Molecular Assemblies Based on Cp*BiX2 Units (X = Cl, Br, I): An Experimental and Computational Study

Abstract

A series of pentamethylcyclopentadienyl-substituted bismuth halo complexes were prepared by the reactions of bismuth(III) halides BiX3 (X = Cl, Br, I) with LiCp* (Cp* = C5Me5) in 1:1 ratio. The crystal structures of [Cp*5Bi6Cl12][(thf)2Bi2Cl7] (1), [Cp*BiBr2]∞ (2), [{Cp*5Bi5Br9}{BiBr4}]2 (3), and [Cp*BiI2]∞ (4) were determined by single-crystal X-ray diffraction analysis. 1–4 display different types of aggregation, polymeric association, and Cp*–BiX2 bond hapticity depending on the halogen atom at Bi.

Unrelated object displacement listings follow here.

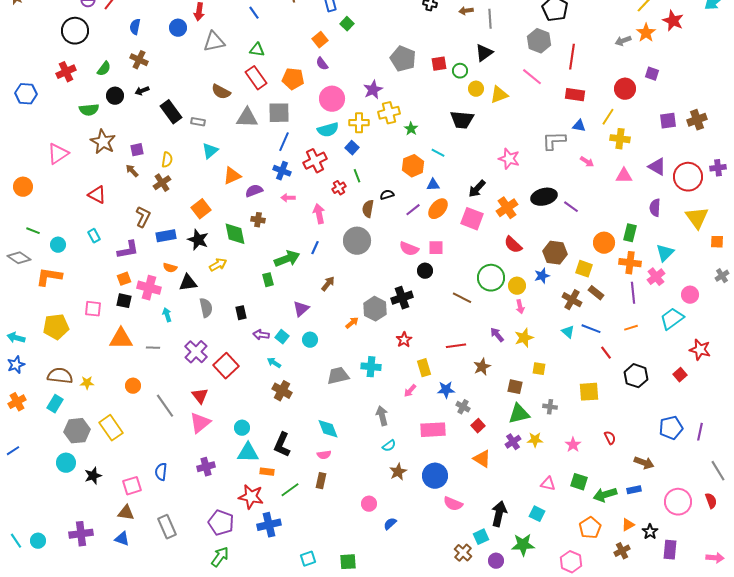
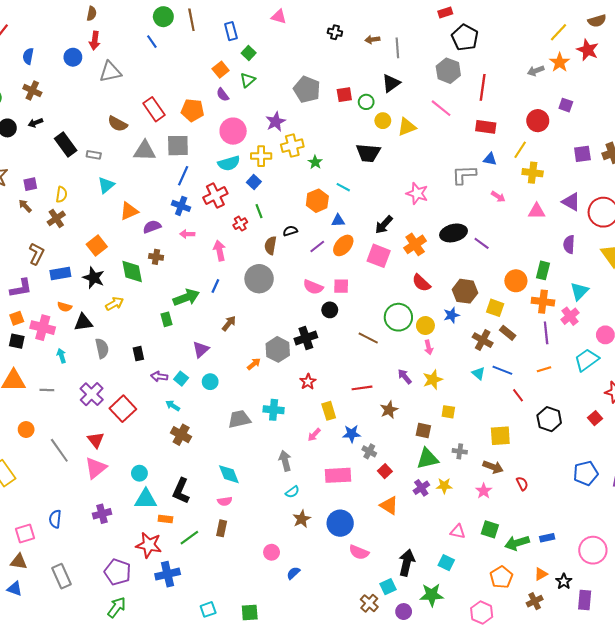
green triangle: (257, 50) -> (248, 80), moved, turned -49
brown arrow: (644, 463) -> (493, 467), moved

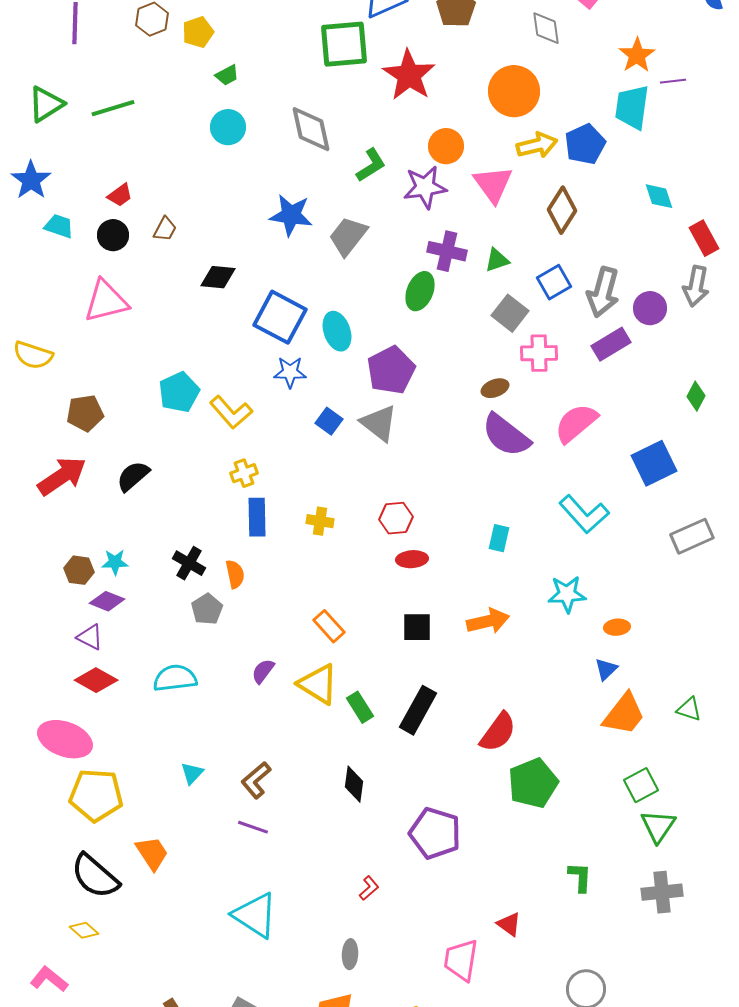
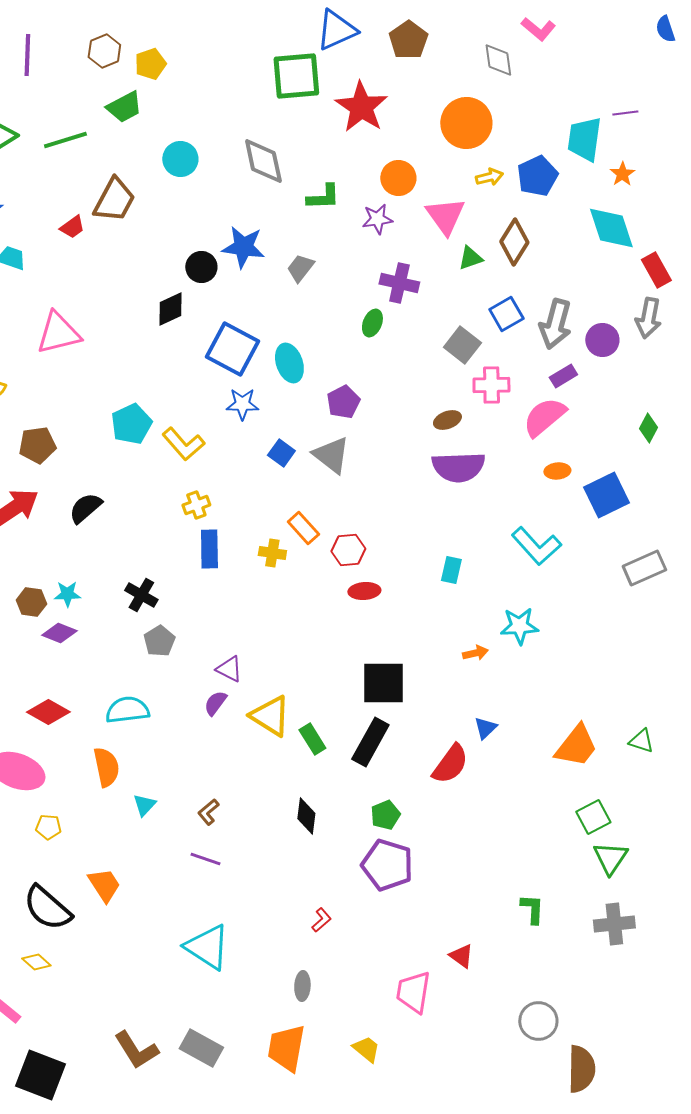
orange star: (637, 55) -> (622, 174), moved, size x0.7
green trapezoid: (227, 75) -> (124, 107), moved, size x1.5
yellow arrow: (537, 145) -> (489, 177), size x0.7
green L-shape: (371, 165) -> (323, 197), turned 30
purple star: (425, 187) -> (377, 219), size x0.7
cyan diamond: (659, 196) -> (611, 228), size x1.6
brown trapezoid: (165, 229) -> (114, 200), moved, size x1.8
black circle: (113, 235) -> (201, 267), moved
gray trapezoid: (348, 236) -> (300, 268), size x0.7
green triangle: (497, 260) -> (470, 258), moved
black diamond: (218, 277) -> (170, 309), turned -30
green ellipse: (420, 291) -> (372, 323), size x0.7
purple rectangle: (611, 344) -> (563, 376), size x0.7
purple pentagon: (391, 370) -> (343, 402), size x0.7
pink semicircle: (576, 423) -> (544, 417), moved
purple semicircle: (506, 435) -> (458, 467), turned -40
orange semicircle: (235, 574) -> (106, 767), moved, size x1.4
orange arrow: (488, 621) -> (475, 653), moved, size x0.6
orange rectangle: (329, 626) -> (303, 528), moved
black square: (417, 627) -> (383, 683), moved, size x1.5
orange ellipse: (617, 627) -> (557, 471), moved
purple triangle: (90, 637) -> (229, 669), moved
blue triangle: (606, 669) -> (485, 728), moved
brown L-shape: (256, 780) -> (208, 812), size x0.7
green pentagon: (533, 783) -> (385, 815), moved, size x0.6
yellow pentagon: (96, 795) -> (48, 827), size x0.5

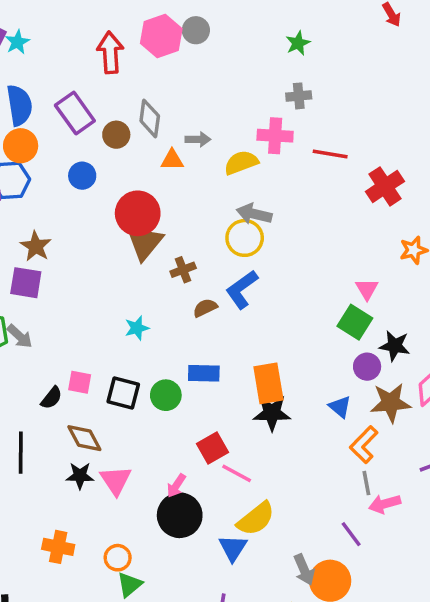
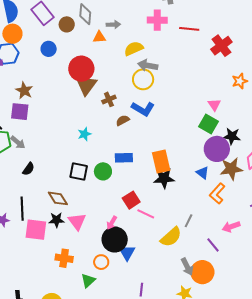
yellow semicircle: (241, 163) -> (134, 49), moved
blue L-shape: (242, 289) -> (143, 109), turned -110
purple circle: (367, 367) -> (217, 149), size x1.6
pink square: (80, 382) -> (36, 230), moved, size x1.6
black semicircle: (51, 398) -> (28, 169), moved
gray line: (366, 483) -> (189, 221), moved, turned 40
yellow semicircle: (256, 519) -> (171, 237), moved
orange cross: (58, 547) -> (64, 258), moved
blue triangle: (233, 548) -> (127, 253), moved
orange circle: (118, 558) -> (101, 262), moved

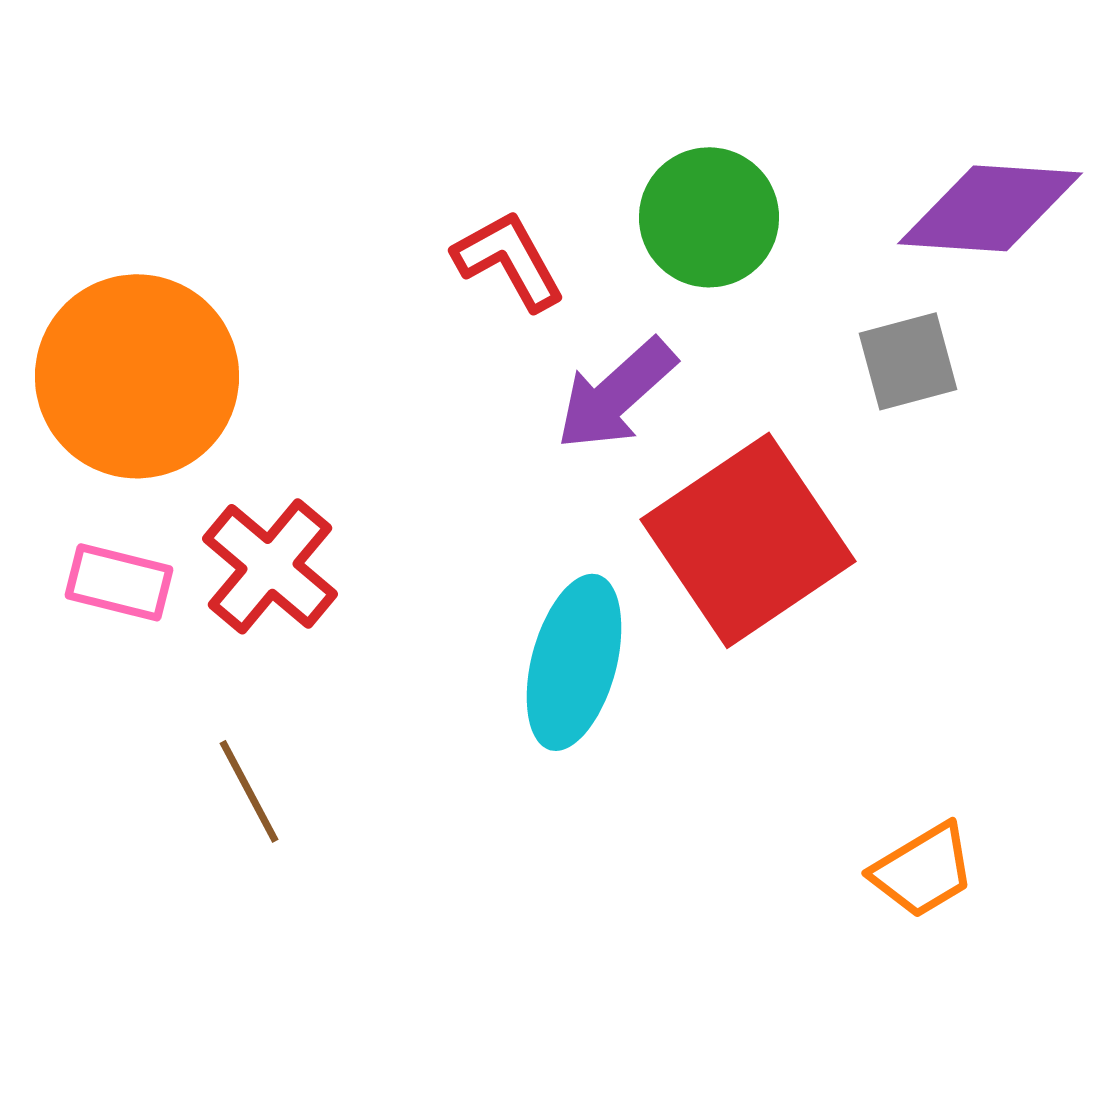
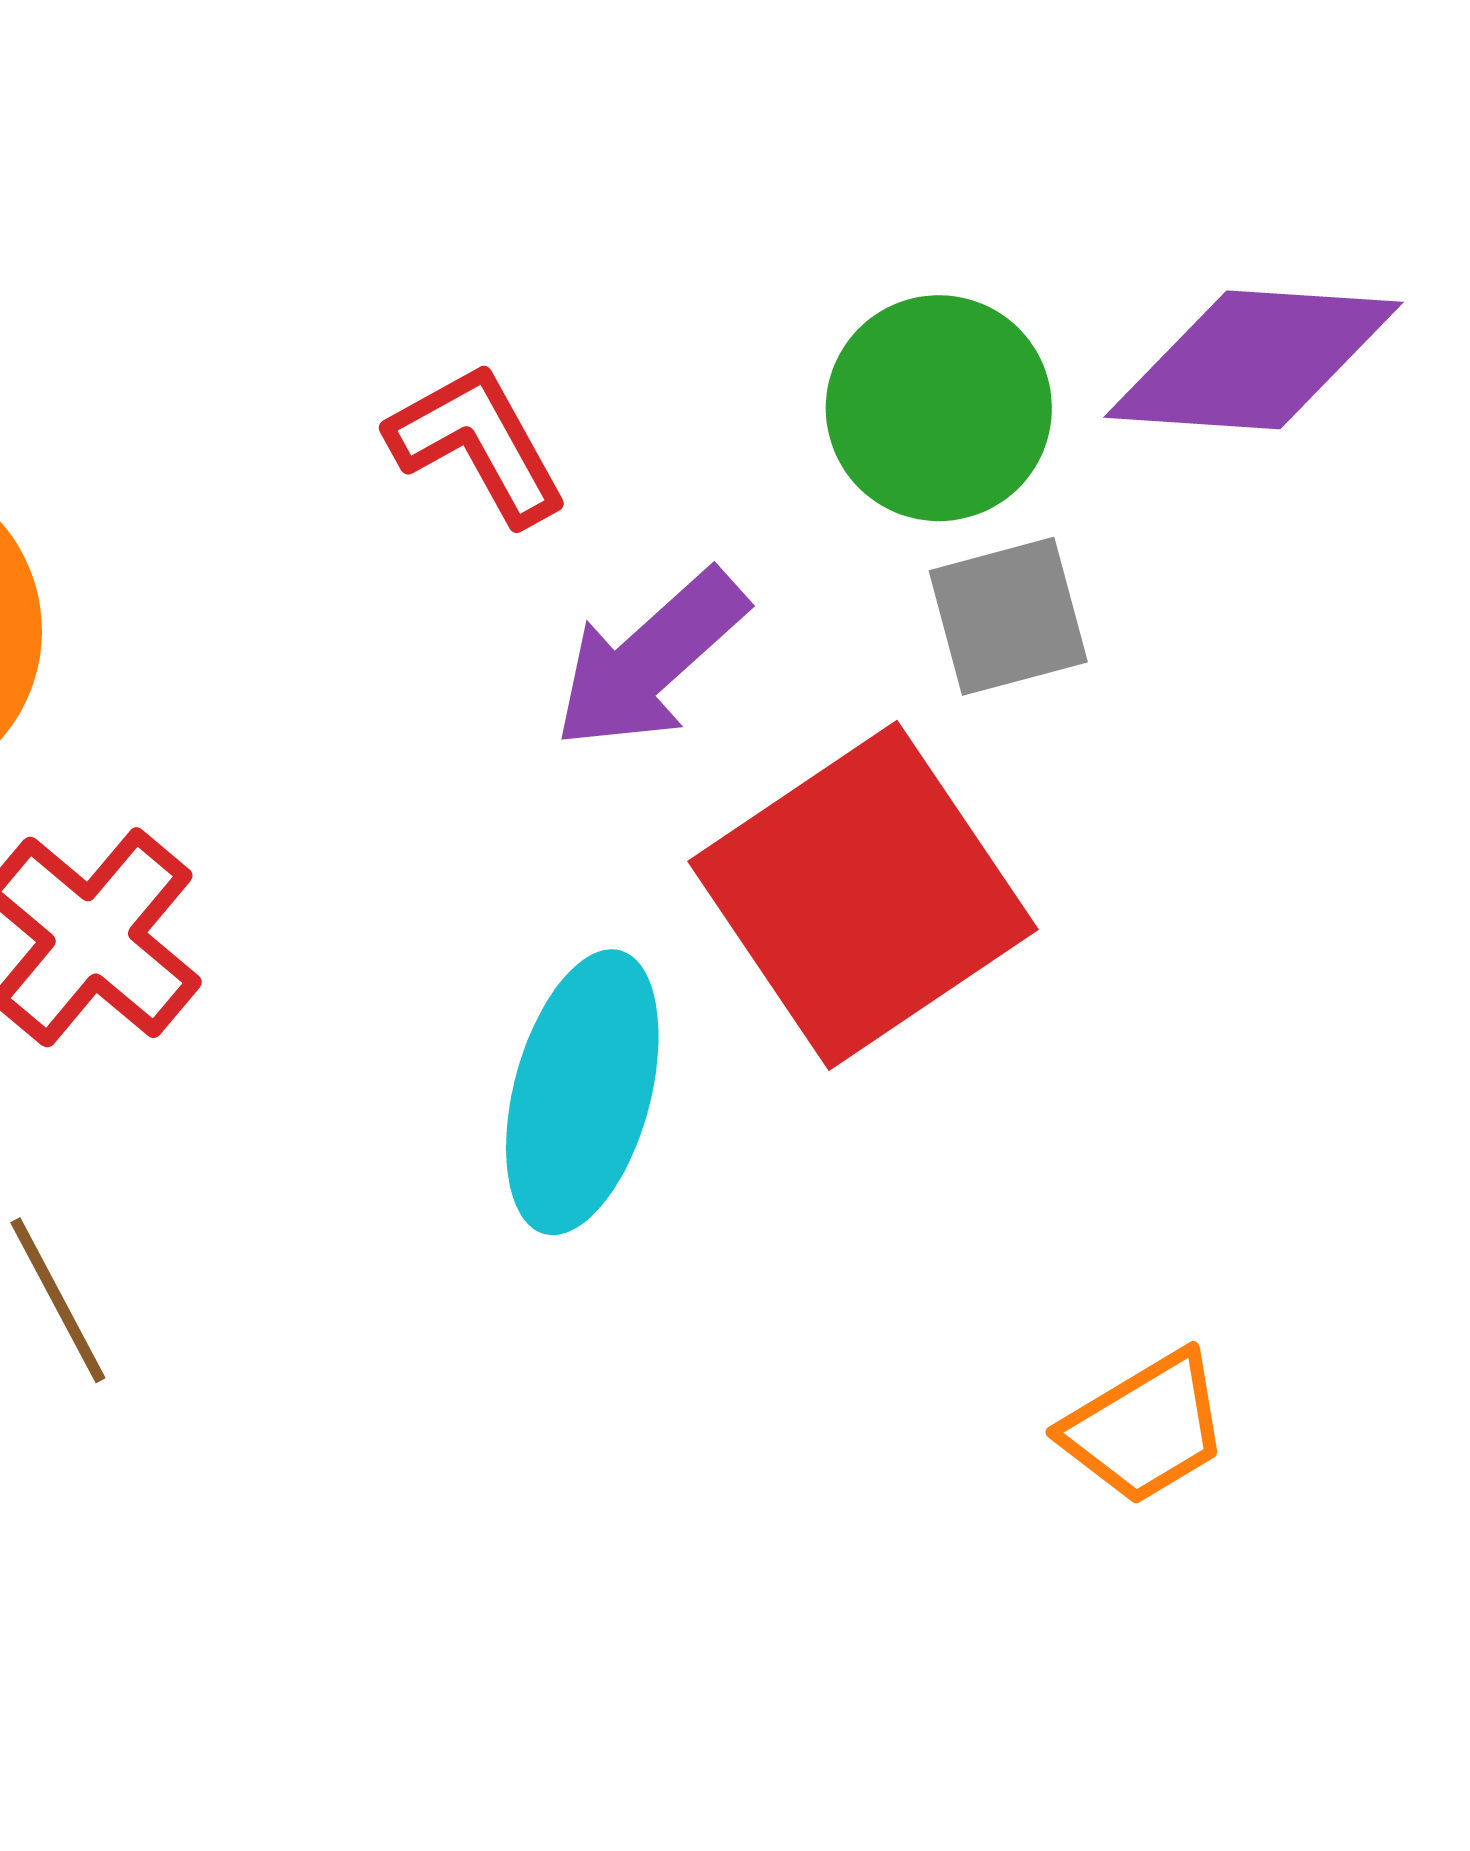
green circle: (709, 217) -> (939, 408), moved
gray square: (908, 361) -> (1008, 616), moved

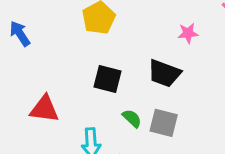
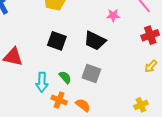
green semicircle: (132, 118) -> (65, 77), moved

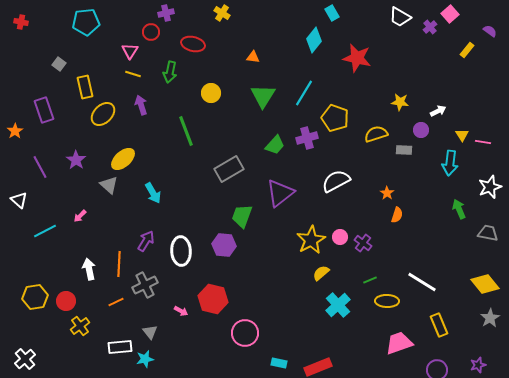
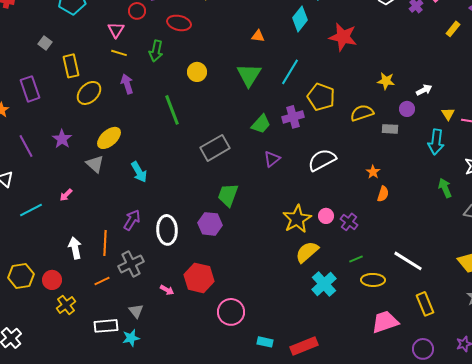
orange triangle: (253, 57) -> (258, 36), moved
purple triangle: (280, 193) -> (272, 159), moved, size x0.6
yellow semicircle: (321, 273) -> (307, 252), size x1.4

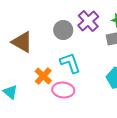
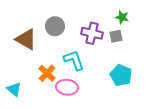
purple cross: (88, 21) -> (92, 33), moved, turned -35
gray circle: (63, 30) -> (55, 26), moved

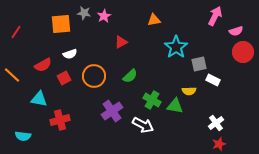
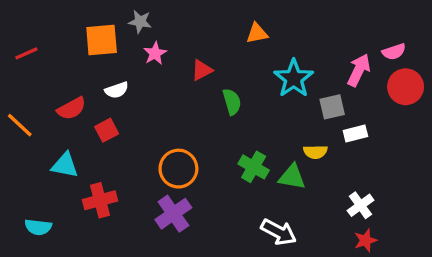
pink star: (104, 16) -> (155, 53), moved
pink arrow: (215, 16) -> (359, 70), moved
red line: (16, 32) -> (26, 53), turned 32
orange circle: (94, 76) -> (178, 169), moved
green semicircle: (130, 76) -> (232, 102), moved, turned -63
white rectangle: (213, 80) -> (355, 134), turned -40
purple cross: (112, 111) -> (173, 214), moved
white arrow: (143, 125) -> (279, 232), moved

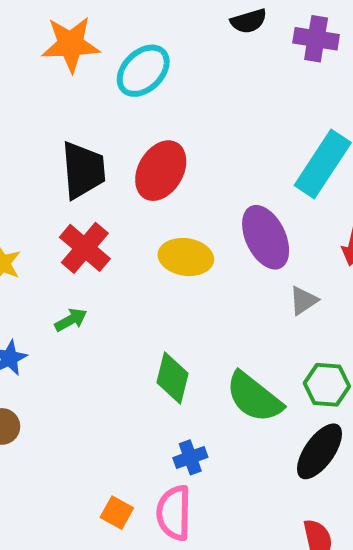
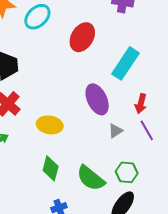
red ellipse: (161, 171) -> (82, 37), moved
yellow ellipse: (186, 257) -> (50, 125), moved

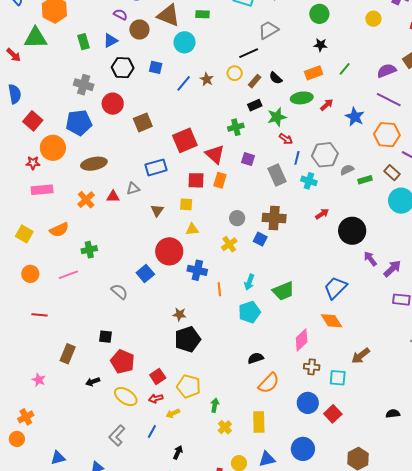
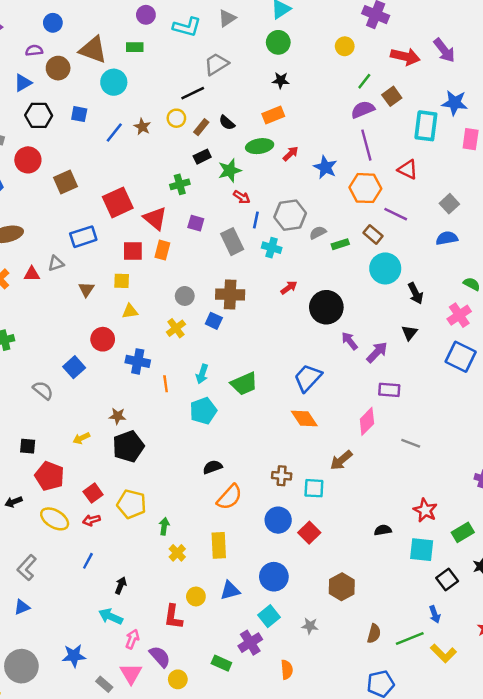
purple semicircle: (120, 15) -> (34, 50), turned -32
green line: (345, 69) -> (364, 81), moved
purple line: (389, 100) -> (366, 145), turned 50
red circle: (169, 251) -> (103, 339), size x0.7
pink diamond: (302, 340) -> (367, 421), moved
yellow arrow: (173, 413) -> (81, 438), moved
gray L-shape: (117, 436) -> (27, 568), moved

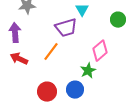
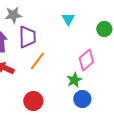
purple trapezoid: (66, 28) -> (27, 37), moved, turned -75
blue circle: (75, 90) -> (82, 99), moved

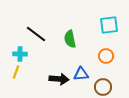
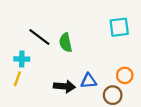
green semicircle: (70, 39) -> (66, 43), moved
orange circle: (106, 56) -> (125, 75), moved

The cationic portion of 1 is a distorted octahedral Bi6 cage that shows no Bi–Bi bonding, is capped by halo ligands and Cp* rings in a η5-fashion, and contains an interstitial Cl atom. The main structural difference in the bismuth halide framework between cationic portions {Cp*5Bi5Br9}+ in 3 and [Cp*5Bi6Cl12]+ in 1 is a neutral BiX3 unit complexed to the [{Cp*5Bi5Cl9}]+ fragment of the latter. 2 and 4 are zigzag polymers with different types of intermolecular interaction in the crystals. More ionic Cp*–Bi bonding results in higher hapticity and appears to favor cage formation, while more covalent bonding favors lower hapticity. According to quantum chemical calculations on the simplified gas phase models Cp*BiX2 (X = F, Cl, Br, I), the Cp* ring is attached via a η1(π)-bonding mode. The structural diversity of the observed assemblies is driven by the nature of Cp*–Bi bonding, which was examined by NBO analysis.